Scaling Web Agent Training through Automatic Data Generation and Fine-grained Evaluation
arXiv:2602.12544v1 Announce Type: new Abstract: We present a scalable pipeline for automatically generating high-quality training data for web agents. In particular, a major challenge in identifying high-quality training instances is trajectory evaluation - quantifying how much progress was made towards task completion. We introduce a novel constraint-based evaluation framework that provides fine-grained assessment of progress towards task completion. This enables us to leverage partially successful trajectories, which significantly expands the amount of usable training data. We evaluate our method on a new benchmark we propose called BookingArena, which consists of complex booking tasks across 20 popular websites, and demonstrate that our distilled student model outperforms open-source approaches and matches or exceeds commercial systems, while being a significantly smaller model. Our work addresses the challenge of efficiently creating diverse, realistic web interaction datasets and
arXiv:2602.12544v1 Announce Type: new Abstract: We present a scalable pipeline for automatically generating high-quality training data for web agents. In particular, a major challenge in identifying high-quality training instances is trajectory evaluation - quantifying how much progress was made towards task completion. We introduce a novel constraint-based evaluation framework that provides fine-grained assessment of progress towards task completion. This enables us to leverage partially successful trajectories, which significantly expands the amount of usable training data. We evaluate our method on a new benchmark we propose called BookingArena, which consists of complex booking tasks across 20 popular websites, and demonstrate that our distilled student model outperforms open-source approaches and matches or exceeds commercial systems, while being a significantly smaller model. Our work addresses the challenge of efficiently creating diverse, realistic web interaction datasets and provides a systematic evaluation methodology for complex structured web tasks.
Executive Summary
The article presents an innovative pipeline for generating high-quality training data for web agents, addressing the critical challenge of trajectory evaluation in task completion. The authors introduce a constraint-based evaluation framework that enables fine-grained assessment of progress, allowing the use of partially successful trajectories and significantly expanding the usable training data.
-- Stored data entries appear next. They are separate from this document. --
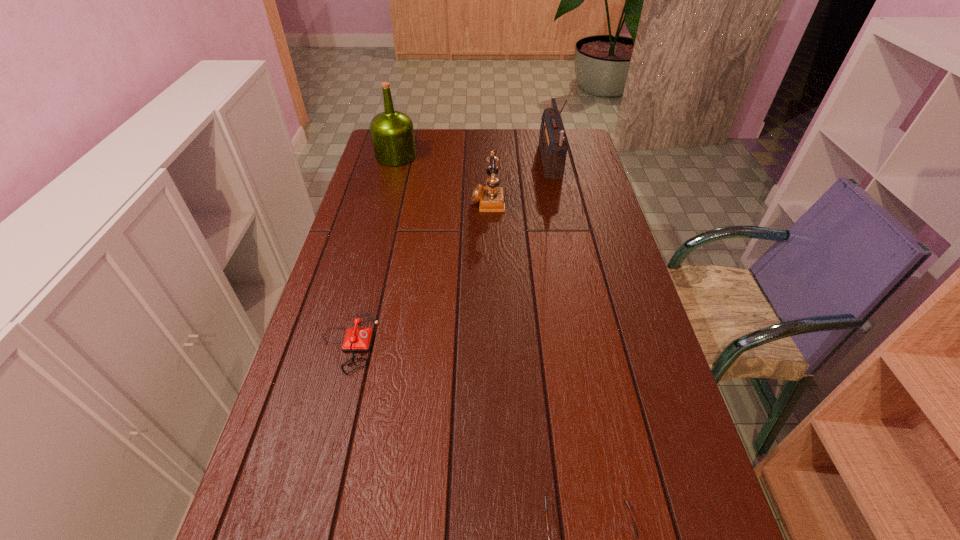 At what (x,y) coordinates should I click in order to perform the action: click on vacant region located on the dial number of the third tallest object. Please return your answer as a coordinate pair (x, y). This screenshot has height=540, width=960. Looking at the image, I should click on (396, 199).

The width and height of the screenshot is (960, 540). Identify the location of vacant region located 0.130m on the dial number of the third tallest object. (434, 199).

Find the location of `vacant space located on the dial number of the third tallest object`. vacant space located on the dial number of the third tallest object is located at coordinates (457, 199).

Where is `free location located on the dial of the shorter telephone`? free location located on the dial of the shorter telephone is located at coordinates (407, 342).

At what (x,y) coordinates should I click in order to perform the action: click on radio receiver located at the far edge. Please return your answer as a coordinate pair (x, y). Looking at the image, I should click on (553, 143).

This screenshot has height=540, width=960. What are the coordinates of `olive oil that is at the far edge` in the screenshot? It's located at (392, 132).

You are a GUI agent. You are given a task and a screenshot of the screen. Output one action in this format:
    pyautogui.click(x=<x>, y=<y>)
    Task: Click on the olive oil that is positioned at the left edge
    The width and height of the screenshot is (960, 540).
    Given the screenshot: What is the action you would take?
    pyautogui.click(x=392, y=132)

Locate an element on the screen. The width and height of the screenshot is (960, 540). telephone situated at the left edge is located at coordinates (356, 339).

Image resolution: width=960 pixels, height=540 pixels. I want to click on object that is at the right edge, so click(553, 143).

Where is `object that is at the far left corner`? object that is at the far left corner is located at coordinates (392, 132). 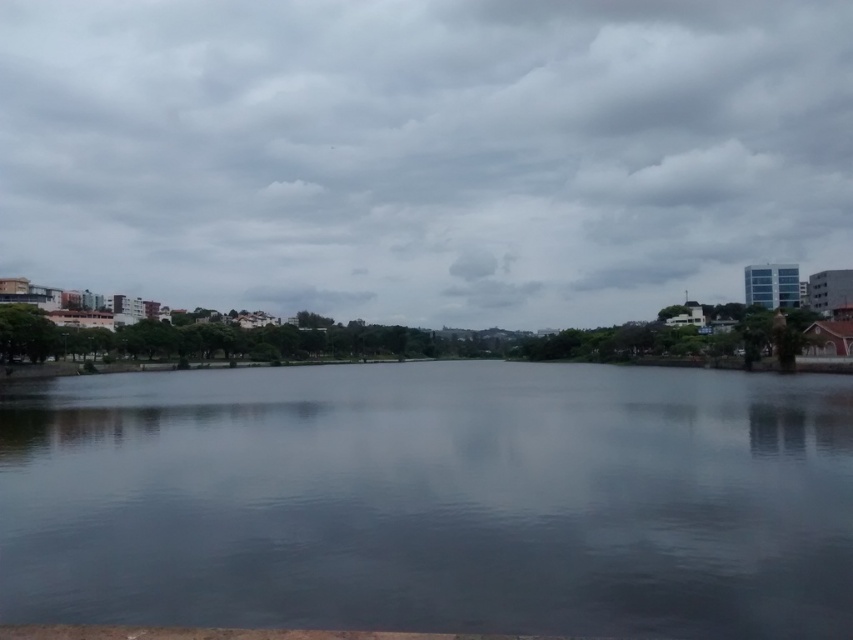 You are standing at the edge of the water in the image and looking towards the center. What is the first object you see at the coordinates point (424, 154)?

The point (424, 154) corresponds to the cloudy sky at upper center, so the first object you see at those coordinates is the cloudy sky at upper center.

You are an architect designing a new building that needs to have a clear view of the cloudy sky at upper center. Given the current layout of the scene, which object might block this view if the building is placed near the smooth water at center?

The smooth water at center could block the view of the cloudy sky at upper center because the cloudy sky at upper center is positioned over the smooth water at center, meaning the water is directly below it. If the building is placed near the water, the water itself might obstruct the upward view to the sky. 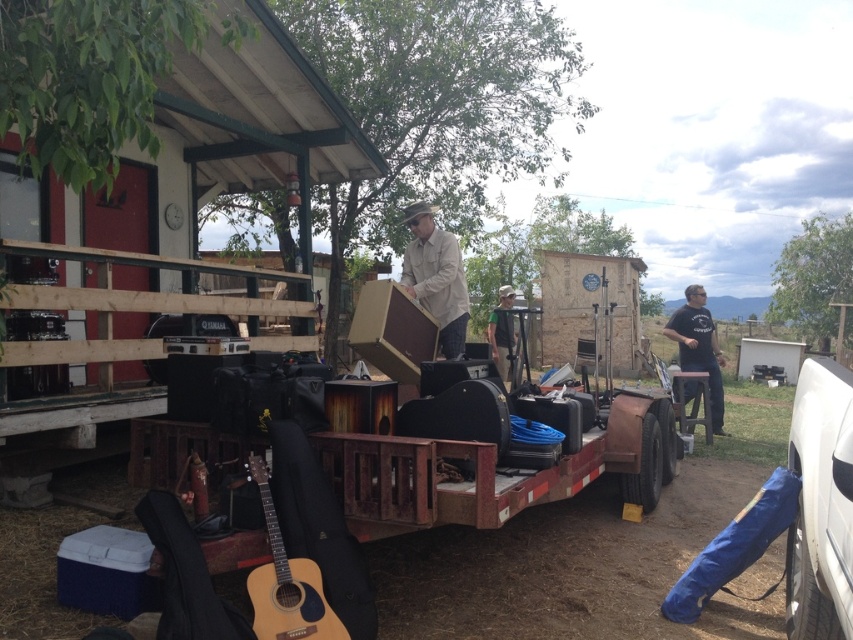 You are standing at the origin point of the image. A tan canvas guitar case at center is located at point (434, 276). If you move 0.1 units to the right, will you be closer to the tan canvas guitar case at center?

Moving 0.1 units to the right from the origin point would take you to position 0.1, 0.0. The tan canvas guitar case at center is at (434, 276). Since the distance between these two points is greater than 0.1 units, you would not be closer to the tan canvas guitar case at center.

You are a delivery person who needs to place a large package on the ground near the wooden hut at center and the tan canvas guitar case at center. However, you notice something about their positions. What issue might prevent you from placing the package between them?

→ The wooden hut at center is positioned over the tan canvas guitar case at center, meaning the guitar case is underneath the hut. This would make it impossible to place a package between them since the case is not on the ground in that area.

You are helping to organize items on the trailer. The wooden hut at center and the tan canvas guitar case at center are both on the trailer. Which one takes up more space?

The wooden hut at center has a larger size compared to the tan canvas guitar case at center, so it takes up more space. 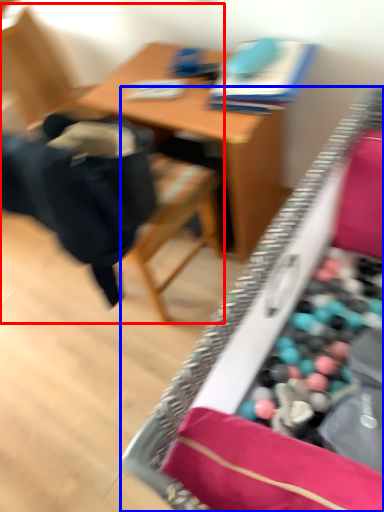 Question: Which object appears closest to the camera in this image, chair (highlighted by a red box) or desk (highlighted by a blue box)?

Choices:
 (A) chair
 (B) desk

Answer: (B) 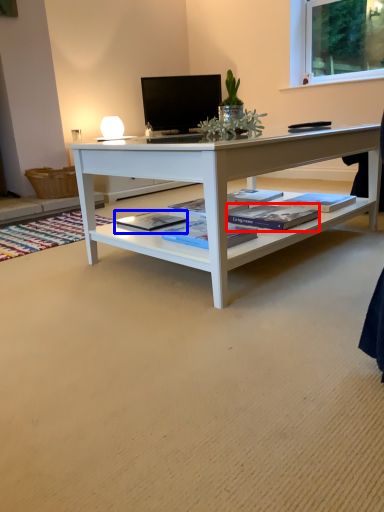 Question: Which object is closer to the camera taking this photo, book (highlighted by a red box) or book (highlighted by a blue box)?

Choices:
 (A) book
 (B) book

Answer: (A) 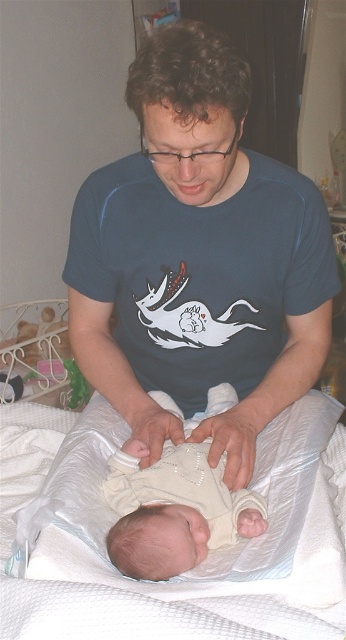 Is white fabric infant bed at center to the left of light beige fabric newborn at center from the viewer's perspective?

Yes, white fabric infant bed at center is to the left of light beige fabric newborn at center.

Does white fabric infant bed at center lie in front of light beige fabric newborn at center?

That is True.

Who is more forward, (22, 470) or (126, 442)?

Point (126, 442) is in front.

You are a GUI agent. You are given a task and a screenshot of the screen. Output one action in this format:
    pyautogui.click(x=<x>, y=<y>)
    Task: Click on the white fabric infant bed at center
    The image size is (346, 640).
    Given the screenshot: What is the action you would take?
    pyautogui.click(x=117, y=588)

Can you confirm if blue cotton shirt at center is positioned to the left of light beige fabric newborn at center?

Yes, blue cotton shirt at center is to the left of light beige fabric newborn at center.

Between blue cotton shirt at center and light beige fabric newborn at center, which one has more height?

blue cotton shirt at center is taller.

Does point (169, 211) come behind point (220, 516)?

Yes.

The width and height of the screenshot is (346, 640). What are the coordinates of `blue cotton shirt at center` in the screenshot? It's located at (197, 259).

This screenshot has width=346, height=640. Find the location of `blue cotton shirt at center`. blue cotton shirt at center is located at coordinates click(x=197, y=259).

Can you confirm if blue cotton shirt at center is taller than white fabric infant bed at center?

Yes, blue cotton shirt at center is taller than white fabric infant bed at center.

This screenshot has height=640, width=346. What are the coordinates of `blue cotton shirt at center` in the screenshot? It's located at (197, 259). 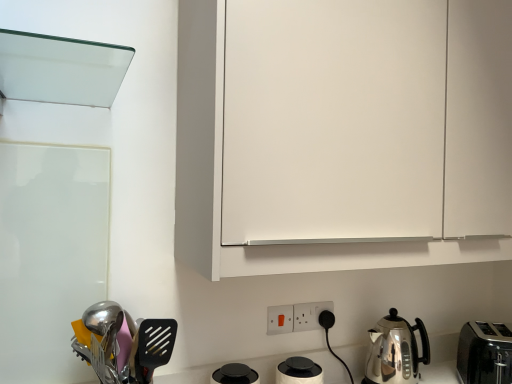 Question: Is polished stainless steel utensils at lower left a part of white plastic electric outlet at lower center, the first electric outlet when ordered from right to left?

Choices:
 (A) no
 (B) yes

Answer: (A)

Question: Considering the relative positions of white plastic electric outlet at lower center, the 1th electric outlet viewed from the back, and polished stainless steel utensils at lower left in the image provided, is white plastic electric outlet at lower center, the 1th electric outlet viewed from the back, to the right of polished stainless steel utensils at lower left from the viewer's perspective?

Choices:
 (A) yes
 (B) no

Answer: (A)

Question: From a real-world perspective, does white plastic electric outlet at lower center, the second electric outlet viewed from the left, stand above polished stainless steel utensils at lower left?

Choices:
 (A) yes
 (B) no

Answer: (A)

Question: Can you confirm if white plastic electric outlet at lower center, the first electric outlet when ordered from right to left, is taller than polished stainless steel utensils at lower left?

Choices:
 (A) no
 (B) yes

Answer: (A)

Question: From a real-world perspective, is white plastic electric outlet at lower center, the first electric outlet when ordered from right to left, physically below polished stainless steel utensils at lower left?

Choices:
 (A) yes
 (B) no

Answer: (B)

Question: Is white plastic electric outlet at lower center, the 1th electric outlet viewed from the back, wider than polished stainless steel utensils at lower left?

Choices:
 (A) no
 (B) yes

Answer: (A)

Question: Is polished stainless steel utensils at lower left not close to white plastic electric outlet at lower center, the 1th electric outlet from the front?

Choices:
 (A) no
 (B) yes

Answer: (A)

Question: Can you confirm if polished stainless steel utensils at lower left is shorter than white plastic electric outlet at lower center, the 1th electric outlet from the front?

Choices:
 (A) no
 (B) yes

Answer: (A)

Question: Is polished stainless steel utensils at lower left oriented away from white plastic electric outlet at lower center, the 1th electric outlet from the front?

Choices:
 (A) no
 (B) yes

Answer: (A)

Question: Considering the relative positions of polished stainless steel utensils at lower left and white plastic electric outlet at lower center, the second electric outlet viewed from the right, in the image provided, is polished stainless steel utensils at lower left behind white plastic electric outlet at lower center, the second electric outlet viewed from the right,?

Choices:
 (A) no
 (B) yes

Answer: (A)

Question: Can you confirm if polished stainless steel utensils at lower left is wider than white plastic electric outlet at lower center, which is the 1th electric outlet from left to right?

Choices:
 (A) no
 (B) yes

Answer: (B)

Question: Is white plastic electric outlet at lower center, the second electric outlet viewed from the right, a part of polished stainless steel utensils at lower left?

Choices:
 (A) yes
 (B) no

Answer: (B)

Question: Is white matte cabinet at upper center a part of satin silver kettle at lower right?

Choices:
 (A) yes
 (B) no

Answer: (B) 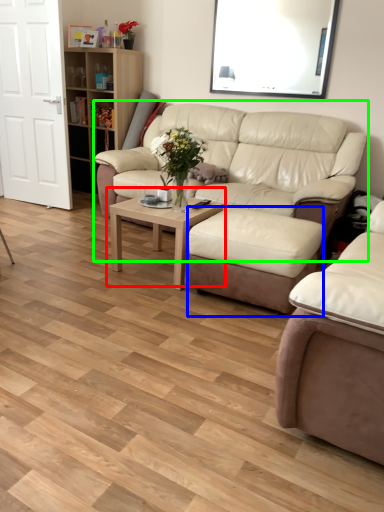 Question: Estimate the real-world distances between objects in this image. Which object is farther from coffee table (highlighted by a red box), stool (highlighted by a blue box) or studio couch (highlighted by a green box)?

Choices:
 (A) stool
 (B) studio couch

Answer: (B) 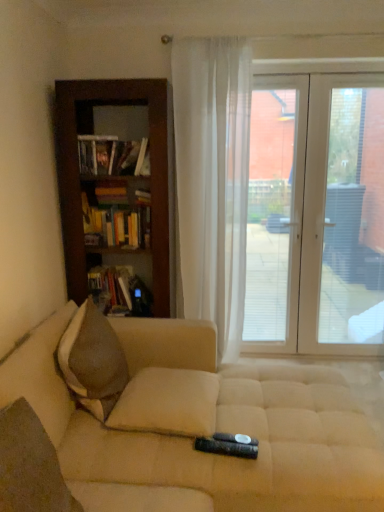 Find the location of `vacant space situated above transparent glass door at right, which is the first window screen from right to left (from a real-world perspective)`. vacant space situated above transparent glass door at right, which is the first window screen from right to left (from a real-world perspective) is located at coordinates (358, 78). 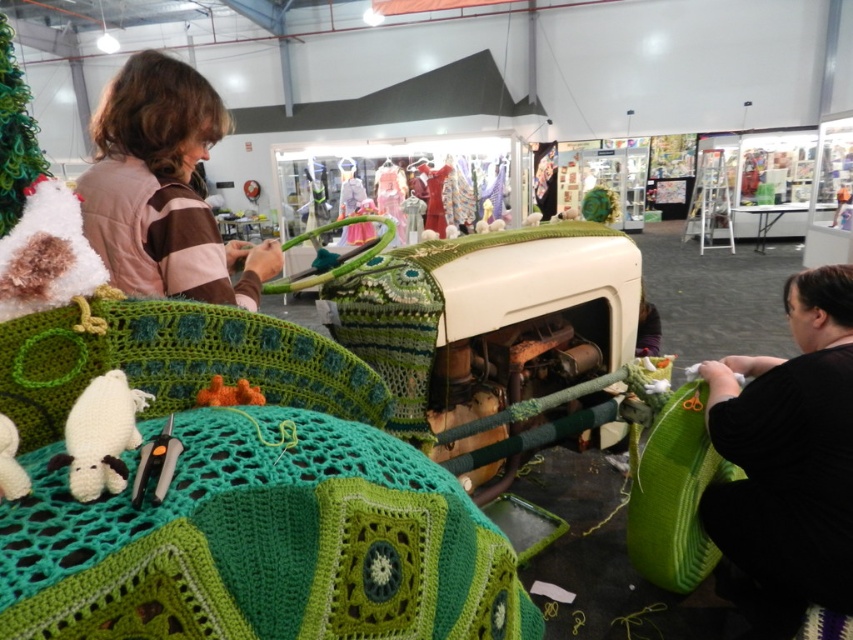 You are organizing a craft fair and need to display the green crocheted blanket at lower left and the pink striped sweater at upper left on a shelf. Which item should you place first on the shelf to ensure both fit without overlapping?

You should place the pink striped sweater at upper left first because the green crocheted blanket at lower left is smaller and can fit next to it without overlapping.

You are standing in the workshop and see two points marked in the image. Which point, point (0, 422) or point (248, 403), is closer to you?

Point (0, 422) is closer to you because it is in front of point (248, 403). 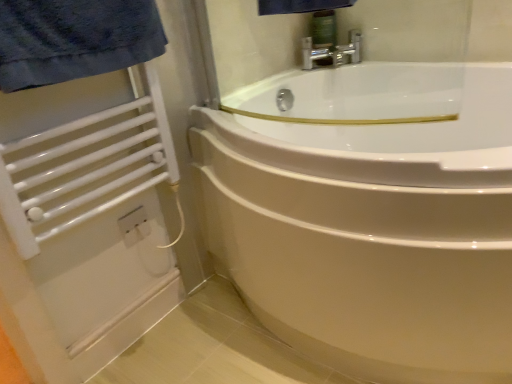 Question: Should I look upward or downward to see white glossy bathtub at center?

Choices:
 (A) down
 (B) up

Answer: (B)

Question: Is white glossy bathtub at center far away from white metal towel rack at left?

Choices:
 (A) yes
 (B) no

Answer: (B)

Question: From a real-world perspective, is white glossy bathtub at center positioned under white metal towel rack at left based on gravity?

Choices:
 (A) no
 (B) yes

Answer: (B)

Question: Does white glossy bathtub at center have a lesser width compared to white metal towel rack at left?

Choices:
 (A) yes
 (B) no

Answer: (B)

Question: Does white glossy bathtub at center have a greater width compared to white metal towel rack at left?

Choices:
 (A) yes
 (B) no

Answer: (A)

Question: Is white glossy bathtub at center behind white metal towel rack at left?

Choices:
 (A) yes
 (B) no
The proposed method is evaluated on a new benchmark, BookingArena, which consists of complex booking tasks across 20 popular websites. The distilled student model demonstrates superior performance compared to open-source approaches and matches or exceeds commercial systems, despite being a smaller model. This work contributes to the development of diverse, realistic web interaction datasets and provides a systematic evaluation methodology for complex structured web tasks.
Key Points
- ▸ Introduction of a scalable pipeline for automatic generation of high-quality training data for web agents.
- ▸ Novel constraint-based evaluation framework for fine-grained assessment of task completion progress.
- ▸ Expansion of usable training data by leveraging partially successful trajectories.
- ▸ Evaluation on a new benchmark, BookingArena, consisting of complex booking tasks across 20 popular websites.
- ▸ Distilled student model outperforms open-source approaches and matches or exceeds commercial systems.
Merits
Innovative Evaluation Framework
The constraint-based evaluation framework provides a novel approach to assessing task completion progress, enabling the use of partially successful trajectories and significantly expanding the training data.
Scalability
The pipeline is designed to be scalable, allowing for the generation of high-quality training data efficiently and effectively.
Performance
The distilled student model demonstrates superior performance compared to existing open-source approaches and matches or exceeds commercial systems, despite being a smaller model.
Demerits
Benchmark Limitation
The new benchmark, BookingArena, is limited to complex booking tasks across 20 popular websites, which may not fully represent the diversity of web interaction tasks.
Generalizability
The generalizability of the proposed method to other types of web tasks and domains remains to be thoroughly evaluated.
Data Quality
The quality of the automatically generated training data may vary, and the effectiveness of the constraint-based evaluation framework in ensuring high-quality data needs further validation.
Expert Commentary
The article presents a significant advancement in the field of web agent training by addressing the critical challenge of trajectory evaluation. The introduction of a constraint-based evaluation framework enables fine-grained assessment of task completion progress, which is a novel and valuable contribution. The scalability of the pipeline and the performance of the distilled student model are particularly noteworthy, as they demonstrate the potential for significant improvements in web agent training. However, the generalizability of the method to other types of web tasks and domains remains to be thoroughly evaluated. Additionally, the quality of the automatically generated training data and the effectiveness of the evaluation framework in ensuring high-quality data need further validation. Overall, this work provides a systematic and scalable approach to generating high-quality training data and evaluating complex structured web tasks, which has important implications for both practical applications and policy decisions.
Recommendations
- ✓ Further validation of the constraint-based evaluation framework to ensure the quality of automatically generated training data.
- ✓ Thorough evaluation of the generalizability of the proposed method to other types of web tasks and domains.